Last night, Nintendo broke down details about its online service for the Switch, including the introduction of cloud save features as well as its subscription pricing. As part of the service, it will also debut a rotating number of classic games, starting with hits from the Nintendo Entertainment System era, including Super Mario Bros. 3 and more.
While it’s cool that we’ll be able to enjoy old-school hits this way, it turns out that, for the moment, this will be the only way you’ll be able to play them, as Nintendo currently doesn’t have any plans to reintroduce its Virtual Console brand to the Switch.
While speaking with Kotaku, a Nintendo representative confirmed, “There are currently no plans to bring classic games together under the Virtual Console banner as has been done on other Nintendo systems.” That means the Nintendo Switch Online would be the only way to enjoy older favorites, save for any Nintendo-branded titles in Hamster’s Arcade Archives program, like Punch-Out!! and Vs.
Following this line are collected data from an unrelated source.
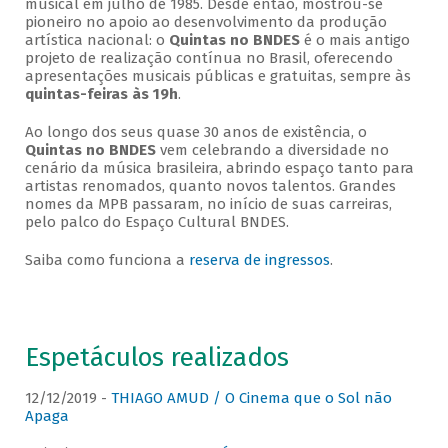
musical em julho de 1985. Desde então, mostrou-se
pioneiro no apoio ao desenvolvimento da produção
artística nacional: o
Quintas no BNDES
é o mais antigo
projeto de realização contínua no Brasil, oferecendo
apresentações musicais públicas e gratuitas, sempre às
quintas-feiras às 19h
.
Ao longo dos seus quase 30 anos de existência, o
Quintas no BNDES
vem celebrando a diversidade no
cenário da música brasileira, abrindo espaço tanto para
artistas renomados, quanto novos talentos. Grandes
nomes da MPB passaram, no início de suas carreiras,
pelo palco do Espaço Cultural BNDES.
Saiba como funciona a
reserva de ingressos
.
Espetáculos realizados
12/12/2019 -
THIAGO AMUD / O Cinema que o Sol não
Apaga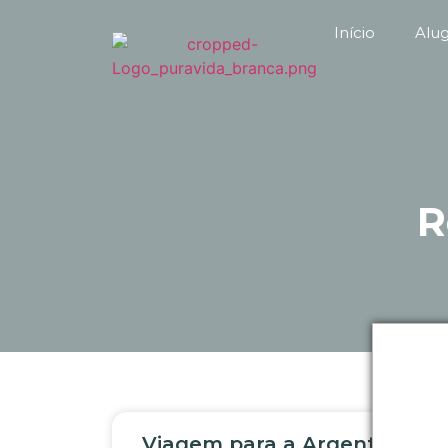
Início
Alu
R
Viagem para a Argentina: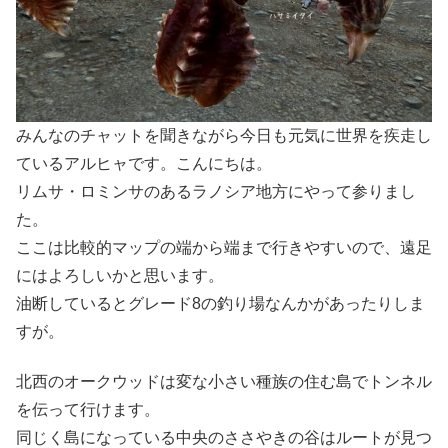
みんなのチャットを聞きながら今日も元気に世界を疾走し
ているアルヒャです。こんにちは。
リムサ・ロミンサのあるラノシア地方にやって参りまし
た。
ここは比較的マップの端から端まで行きやすいので、遠足
にはよろしいかと思います。
油断しているとグレード8の釣り場なんかがあったりしま
すが。
北西のオークウッドは変な小さい種族の住む島でトンネル
を伝って行けます。
同じく島になっている中央のささやきの谷はルートが見つ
Super Mario Bros. have done.
This is an odd change of pace from Nintendo’s Virtual Console in the past, which were available for the Wii and Wii U (and, to some extent, 3DS models), offering a number of titles from the NES, SNES, Nintendo 64 libraries and more.
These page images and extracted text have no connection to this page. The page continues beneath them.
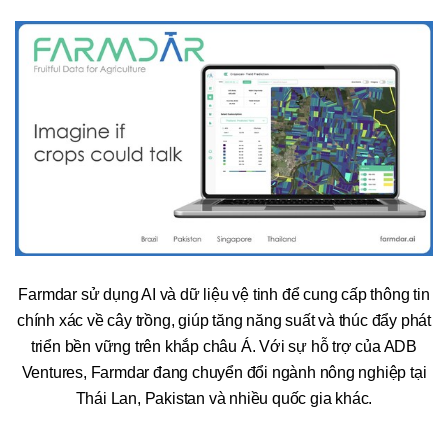
Farmdar sử dụng AI và dữ liệu vệ tinh để cung cấp thông tin
chính xác về cây trồng, giúp tăng năng suất và thúc đẩy phát
triển bền vững trên khắp châu Á. Với sự hỗ trợ của ADB
Ventures, Farmdar đang chuyển đổi ngành nông nghiệp tại
Thái Lan, Pakistan và nhiều quốc gia khác.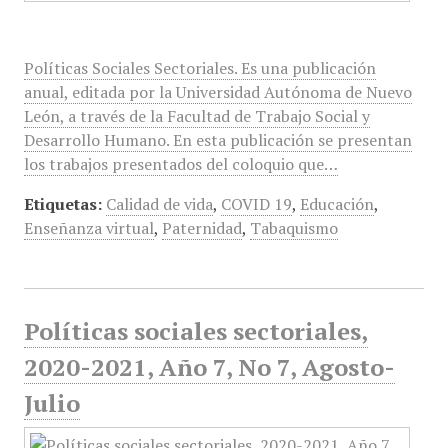
Políticas Sociales Sectoriales. Es una publicación
anual, editada por la Universidad Autónoma de Nuevo
León, a través de la Facultad de Trabajo Social y
Desarrollo Humano. En esta publicación se presentan
los trabajos presentados del coloquio que…
Etiquetas:
Calidad de vida
,
COVID 19
,
Educación
,
Enseñanza virtual
,
Paternidad
,
Tabaquismo
Políticas sociales sectoriales,
2020-2021, Año 7, No 7, Agosto-
Julio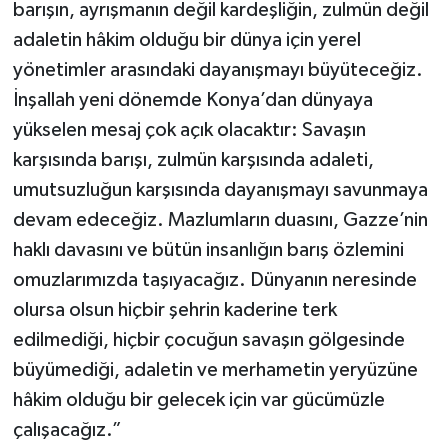
barışın, ayrışmanın değil kardeşliğin, zulmün değil
adaletin hâkim olduğu bir dünya için yerel
yönetimler arasındaki dayanışmayı büyüteceğiz.
İnşallah yeni dönemde Konya’dan dünyaya
yükselen mesaj çok açık olacaktır: Savaşın
karşısında barışı, zulmün karşısında adaleti,
umutsuzluğun karşısında dayanışmayı savunmaya
devam edeceğiz. Mazlumların duasını, Gazze’nin
haklı davasını ve bütün insanlığın barış özlemini
omuzlarımızda taşıyacağız. Dünyanın neresinde
olursa olsun hiçbir şehrin kaderine terk
edilmediği, hiçbir çocuğun savaşın gölgesinde
büyümediği, adaletin ve merhametin yeryüzüne
hâkim olduğu bir gelecek için var gücümüzle
çalışacağız.”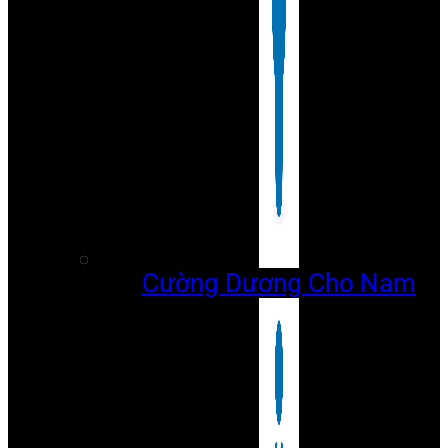
Cường Dương Cho Nam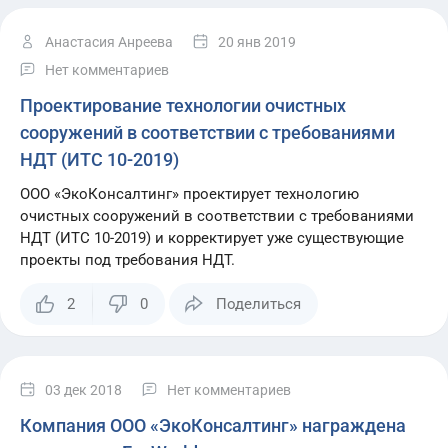
Анастасия Анреева
20 янв 2019
Нет комментариев
Проектирование технологии очистных
сооружений в соответствии с требованиями
НДТ (ИТС 10-2019)
ООО «ЭкоКонсалтинг» проектирует технологию
очистных сооружений в соответствии с требованиями
НДТ (ИТС 10-2019) и корректирует уже существующие
проекты под требования НДТ.
2
0
Поделиться
03 дек 2018
Нет комментариев
Компания ООО «ЭкоКонсалтинг» награждена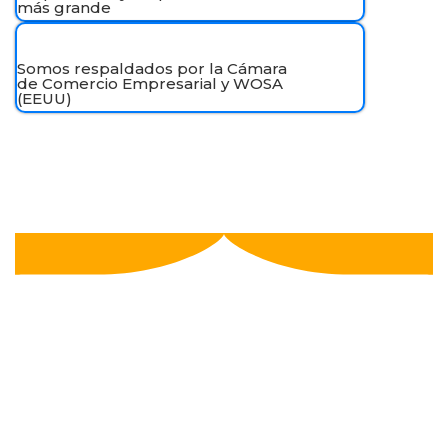
más grande
Somos respaldados por la Cámara
de Comercio Empresarial y WOSA
(EEUU)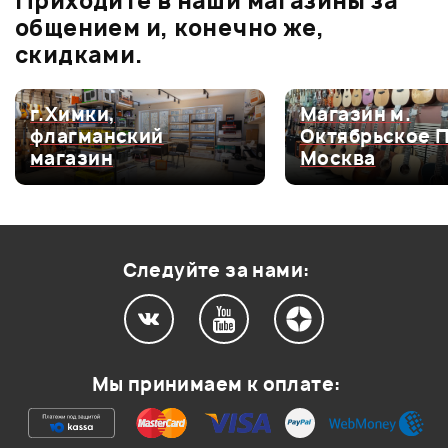
Приходите в наши магазины за
0.0
общением и, конечно же,
скидками.
Оценка
5
0
г.Химки,
Магазин м.
флагманский
Октябрьское 
Оценка
4
0
магазин
Москва
Оценка
3
0
Оценка
2
0
Оценка
1
0
Следуйте за нами:
Мой отзыв о товаре
Мы принимаем к оплате:
Ваша оценка: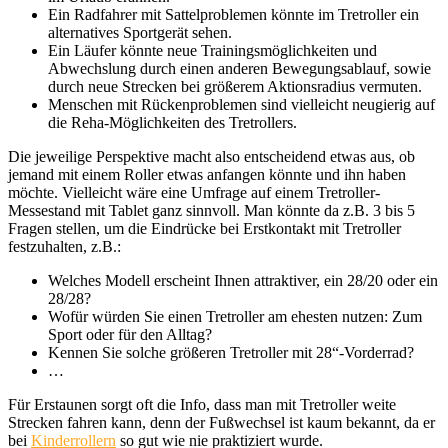
Ein Radfahrer mit Sattelproblemen könnte im Tretroller ein
alternatives Sportgerät sehen.
Ein Läufer könnte neue Trainingsmöglichkeiten und
Abwechslung durch einen anderen Bewegungsablauf, sowie
durch neue Strecken bei größerem Aktionsradius vermuten.
Menschen mit Rückenproblemen sind vielleicht neugierig auf
die Reha-Möglichkeiten des Tretrollers.
Die jeweilige Perspektive macht also entscheidend etwas aus, ob
jemand mit einem Roller etwas anfangen könnte und ihn haben
möchte. Vielleicht wäre eine Umfrage auf einem Tretroller-
Messestand mit Tablet ganz sinnvoll. Man könnte da z.B. 3 bis 5
Fragen stellen, um die Eindrücke bei Erstkontakt mit Tretroller
festzuhalten, z.B.:
Welches Modell erscheint Ihnen attraktiver, ein 28/20 oder ein
28/28?
Wofür würden Sie einen Tretroller am ehesten nutzen: Zum
Sport oder für den Alltag?
Kennen Sie solche größeren Tretroller mit 28“-Vorderrad?
…
Für Erstaunen sorgt oft die Info, dass man mit Tretroller weite
Strecken fahren kann, denn der Fußwechsel ist kaum bekannt, da er
bei
Kinderrollern
so gut wie nie praktiziert wurde.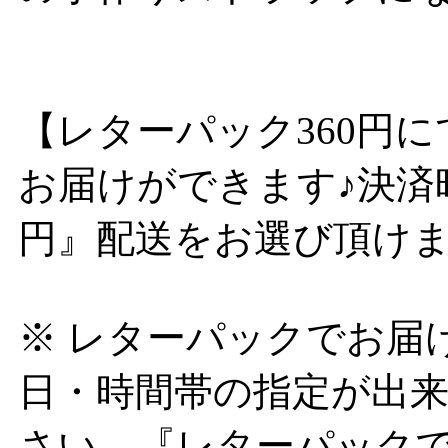
【レターパック360円に
お届けができます♪決済
円』配送をお選び頂け
※ レターパックでお届
日・時間帯の指定が出来
さい。『レターパック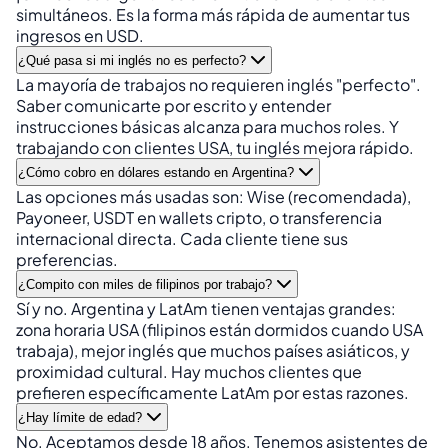
simultáneos. Es la forma más rápida de aumentar tus
ingresos en USD.
¿Qué pasa si mi inglés no es perfecto?
La mayoría de trabajos no requieren inglés "perfecto".
Saber comunicarte por escrito y entender
instrucciones básicas alcanza para muchos roles. Y
trabajando con clientes USA, tu inglés mejora rápido.
¿Cómo cobro en dólares estando en Argentina?
Las opciones más usadas son: Wise (recomendada),
Payoneer, USDT en wallets cripto, o transferencia
internacional directa. Cada cliente tiene sus
preferencias.
¿Compito con miles de filipinos por trabajo?
Sí y no. Argentina y LatAm tienen ventajas grandes:
zona horaria USA (filipinos están dormidos cuando USA
trabaja), mejor inglés que muchos países asiáticos, y
proximidad cultural. Hay muchos clientes que
prefieren específicamente LatAm por estas razones.
¿Hay límite de edad?
No. Aceptamos desde 18 años. Tenemos asistentes de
Nintendo is apparently leaning more towards making older games available on-demand as part of its Online network. “There are a variety of ways in which classic games from Nintendo and other publishers are made available on Nintendo Switch, such as through Nintendo Entertainment System – Nintendo Switch Online, Nintendo eShop or as packaged collections,” the rep explained. “Nintendo Entertainment System – Nintendo Switch Online will provide a fun new way to experience classic NES games that will be different from the Virtual Console service, thanks to enhancements such as added online play, voice chat via the Nintendo Switch Online app and the various play modes of Nintendo Switch.”
It’s not exactly panic time just yet, as the Nintendo Switch Online service could introduce other consoles and games later on, including favorites from the SNES, Nintendo 64 and possibly even GameCube. And Nintendo obviously will continue to sell the NES Classic and SNES Classic Edition systems for those that are feeling truly nostalgic.
That said, it does feel like the end of an era if we don’t in fact see Virtual Console resurface. Nintendo could always change its mind in the future. But for now, it will stick with its on-demand approach with Online and see how it fares.
The Nintendo Switch Online service will kick off this September and will cost between $3.99 to $19.99, depending on length of subscription.